-------- Data shown

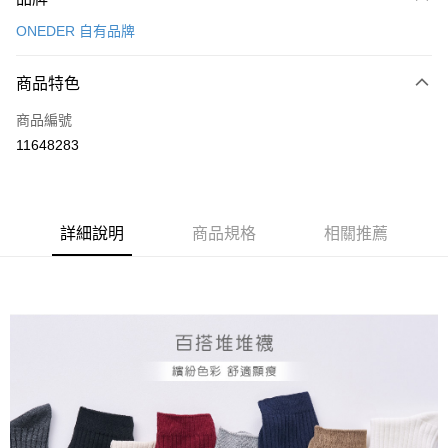
信用卡一次付款
ONEDER 自有品牌
超商取貨付款
商品特色
LINE Pay
商品編號
Apple Pay
11648283
悠遊付
全盈+PAY
ATM付款
詳細說明
商品規格
相關推薦
運送方式
全家取貨付款
每筆NT$80，滿NT$899(含以上)免運費
付款後全家取貨
每筆NT$80，滿NT$859(含以上)免運費
7-11取貨付款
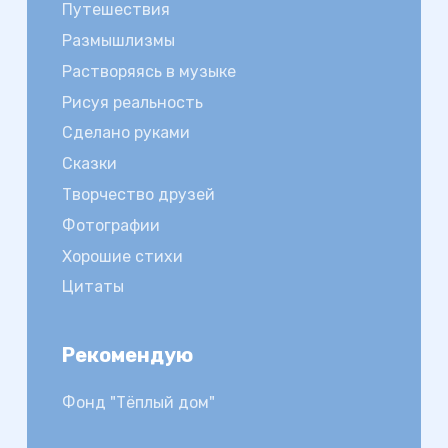
Путешествия
Размышлизмы
Растворяясь в музыке
Рисуя реальность
Сделано руками
Сказки
Творчество друзей
Фотографии
Хорошие стихи
Цитаты
Рекомендую
Фонд "Тёплый дом"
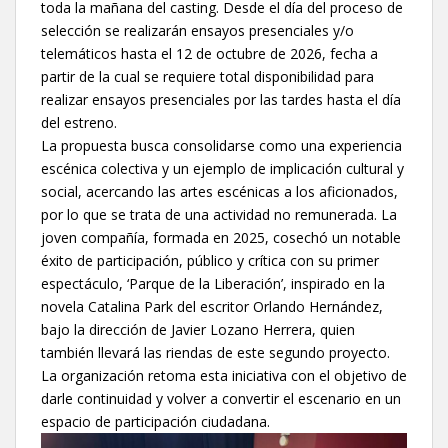
toda la mañana del casting. Desde el día del proceso de
selección se realizarán ensayos presenciales y/o
telemáticos hasta el 12 de octubre de 2026, fecha a
partir de la cual se requiere total disponibilidad para
realizar ensayos presenciales por las tardes hasta el día
del estreno.
La propuesta busca consolidarse como una experiencia
escénica colectiva y un ejemplo de implicación cultural y
social, acercando las artes escénicas a los aficionados,
por lo que se trata de una actividad no remunerada. La
joven compañía, formada en 2025, cosechó un notable
éxito de participación, público y crítica con su primer
espectáculo, ‘Parque de la Liberación’, inspirado en la
novela Catalina Park del escritor Orlando Hernández,
bajo la dirección de Javier Lozano Herrera, quien
también llevará las riendas de este segundo proyecto.
La organización retoma esta iniciativa con el objetivo de
darle continuidad y volver a convertir el escenario en un
espacio de participación ciudadana.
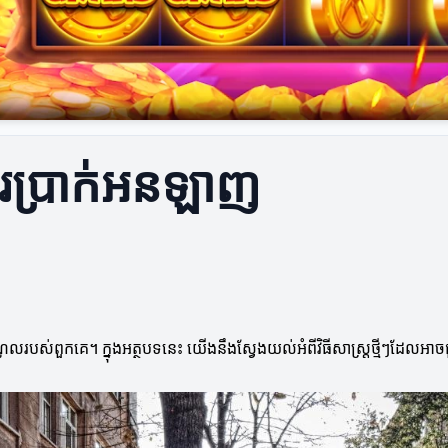
់ការប្រាក់អនឡាញ
ណូលរបស់ពួកគេ។ ក្នុងអត្ថបទនេះ យើងនឹងស្វែងយល់អំពីវិធីសាស្ត្រថ្មីៗដែលអាច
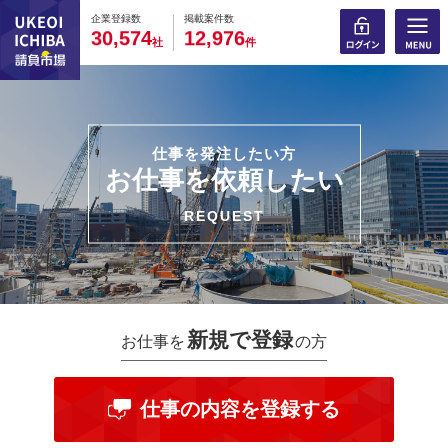
0
0
0
0
0
0
0
0
0
0
企業登録数
掲載案件数
,
,
3
0
5
7
4
1
2
9
7
6
社
件
仕事を発注したい方
お仕事を依頼したい
REQUEST
新規で登録
お仕事を
の方
仕事の内容を登録する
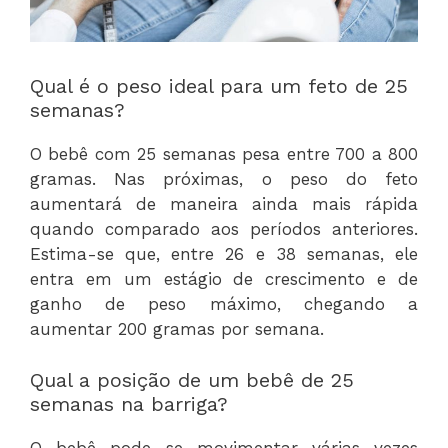
Qual é o peso ideal para um feto de 25
semanas?
O bebê com 25 semanas pesa entre 700 a 800
gramas. Nas próximas, o peso do feto
aumentará de maneira ainda mais rápida
quando comparado aos períodos anteriores.
Estima-se que, entre 26 e 38 semanas, ele
entra em um estágio de crescimento e de
ganho de peso máximo, chegando a
aumentar 200 gramas por semana.
Qual a posição de um bebê de 25
semanas na barriga?
O bebê pode se movimentar várias vezes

----------------

* **Prompt**
Print every entry word for word; omit the pictures.

* **Response for this exercise**
信用卡一次付款
ONEDER 自有品牌
超商取貨付款
商品特色
LINE Pay
商品編號
Apple Pay
11648283
悠遊付
全盈+PAY
ATM付款
詳細說明
商品規格
相關推薦
運送方式
全家取貨付款
每筆NT$80，滿NT$899(含以上)免運費
付款後全家取貨
每筆NT$80，滿NT$859(含以上)免運費
7-11取貨付款
Путешествия
Размышлизмы
Растворяясь в музыке
Рисуя реальность
Сделано руками
Сказки
Творчество друзей
Фотографии
Хорошие стихи
Цитаты
Рекомендую
Фонд "Тёплый дом"
toda la mañana del casting. Desde el día del proceso de
selección se realizarán ensayos presenciales y/o
telemáticos hasta el 12 de octubre de 2026, fecha a
partir de la cual se requiere total disponibilidad para
realizar ensayos presenciales por las tardes hasta el día
del estreno.
La propuesta busca consolidarse como una experiencia
escénica colectiva y un ejemplo de implicación cultural y
social, acercando las artes escénicas a los aficionados,
por lo que se trata de una actividad no remunerada. La
joven compañía, formada en 2025, cosechó un notable
éxito de participación, público y crítica con su primer
espectáculo, ‘Parque de la Liberación’, inspirado en la
novela Catalina Park del escritor Orlando Hernández,
bajo la dirección de Javier Lozano Herrera, quien
también llevará las riendas de este segundo proyecto.
La organización retoma esta iniciativa con el objetivo de
darle continuidad y volver a convertir el escenario en un
espacio de participación ciudadana.
់ការប្រាក់អនឡាញ
ណូលរបស់ពួកគេ។ ក្នុងអត្ថបទនេះ យើងនឹងស្វែងយល់អំពីវិធីសាស្ត្រថ្មីៗដែលអាច
0
0
0
0
0
0
0
0
0
0
企業登録数
掲載案件数
,
,
3
0
5
7
4
1
2
9
7
6
社
件
仕事を発注したい方
お仕事を依頼したい
REQUEST
新規で登録
お仕事を
の方
仕事の内容を登録する
Qual é o peso ideal para um feto de 25
semanas?
O bebê com 25 semanas pesa entre 700 a 800
gramas. Nas próximas, o peso do feto
aumentará de maneira ainda mais rápida
quando comparado aos períodos anteriores.
Estima-se que, entre 26 e 38 semanas, ele
entra em um estágio de crescimento e de
ganho de peso máximo, chegando a
aumentar 200 gramas por semana.
Qual a posição de um bebê de 25
semanas na barriga?
O bebê pode se movimentar várias vezes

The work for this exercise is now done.